→ **EXERCISE BRIEF**:
An exact copy of all the data is needed, with every picture left out.

*** Block opens ***

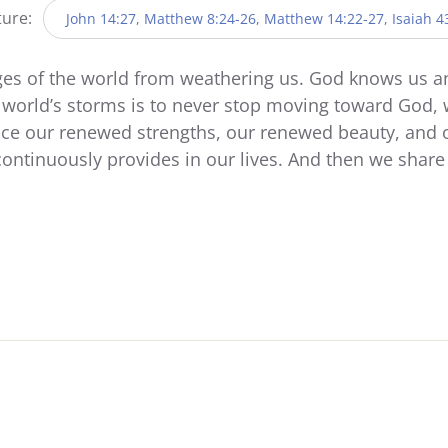
ture:
John 14:27, Matthew 8:24-26, Matthew 14:22-27, Isaiah 4
ges of the world from weathering us. God knows us 
 world’s storms is to never stop moving toward God, 
ce our renewed strengths, our renewed beauty, and o
ontinuously provides in our lives. And then we shar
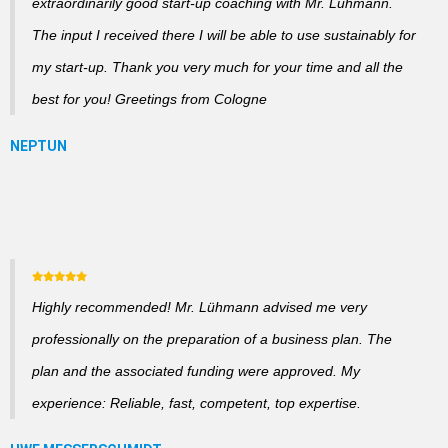
extraordinarily good start-up coaching with Mr. Lühmann.
The input I received there I will be able to use sustainably for
my start-up. Thank you very much for your time and all the
best for you! Greetings from Cologne
Highly recommended! Mr. Lühmann advised me very
professionally on the preparation of a business plan. The
plan and the associated funding were approved. My
experience: Reliable, fast, competent, top expertise.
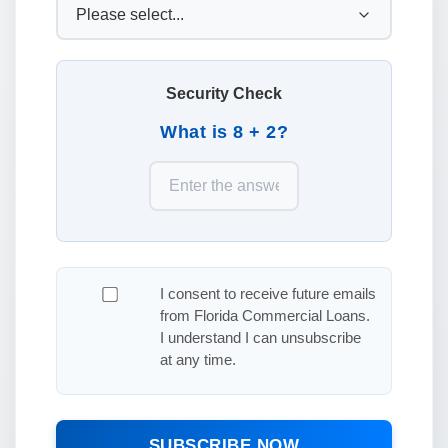
Security Check
What is 8 + 2?
I consent to receive future emails
from Florida Commercial Loans.
I understand I can unsubscribe
at any time.
SUBSCRIBE NOW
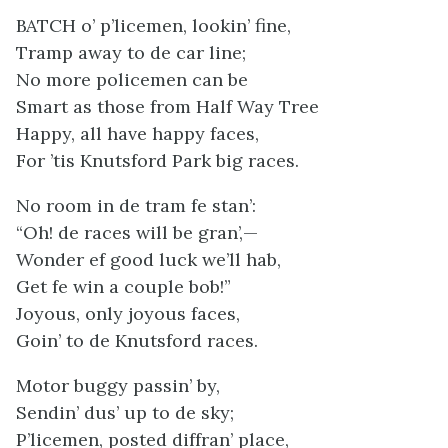
BATCH o’ p’licemen, lookin’ fine,
Tramp away to de car line;
No more policemen can be
Smart as those from Half Way Tree
Happy, all have happy faces,
For ’tis Knutsford Park big races.
No room in de tram fe stan’:
“Oh! de races will be gran’,—
Wonder ef good luck we’ll hab,
Get fe win a couple bob!”
Joyous, only joyous faces,
Goin’ to de Knutsford races.
Motor buggy passin’ by,
Sendin’ dus’ up to de sky;
P’licemen, posted diffran’ place,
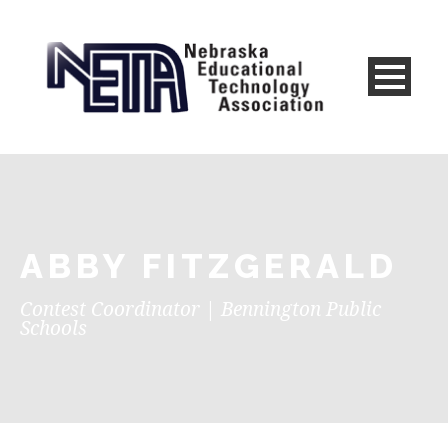
ABBY FITZGERALD
Contest Coordinator | Bennington Public
Schools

*** Block closes ***

→ **SOLUTION TO THE EXERCISE**:
ture:
John 14:27, Matthew 8:24-26, Matthew 14:22-27, Isaiah 4
ges of the world from weathering us. God knows us 
 world’s storms is to never stop moving toward God, 
ce our renewed strengths, our renewed beauty, and o
ontinuously provides in our lives. And then we shar
extraordinarily good start-up coaching with Mr. Lühmann.
The input I received there I will be able to use sustainably for
my start-up. Thank you very much for your time and all the
best for you! Greetings from Cologne
Highly recommended! Mr. Lühmann advised me very
professionally on the preparation of a business plan. The
plan and the associated funding were approved. My
experience: Reliable, fast, competent, top expertise.
Security Check
What is 8 + 2?
I consent to receive future emails
from Florida Commercial Loans.
I understand I can unsubscribe
at any time.
SUBSCRIBE NOW
BATCH o’ p’licemen, lookin’ fine,
Tramp away to de car line;
No more policemen can be
Smart as those from Half Way Tree
Happy, all have happy faces,
For ’tis Knutsford Park big races.
No room in de tram fe stan’:
“Oh! de races will be gran’,—
Wonder ef good luck we’ll hab,
Get fe win a couple bob!”
Joyous, only joyous faces,
Goin’ to de Knutsford races.
Motor buggy passin’ by,
Sendin’ dus’ up to de sky;
P’licemen, posted diffran’ place,
ABBY FITZGERALD
Contest Coordinator | Bennington Public
Schools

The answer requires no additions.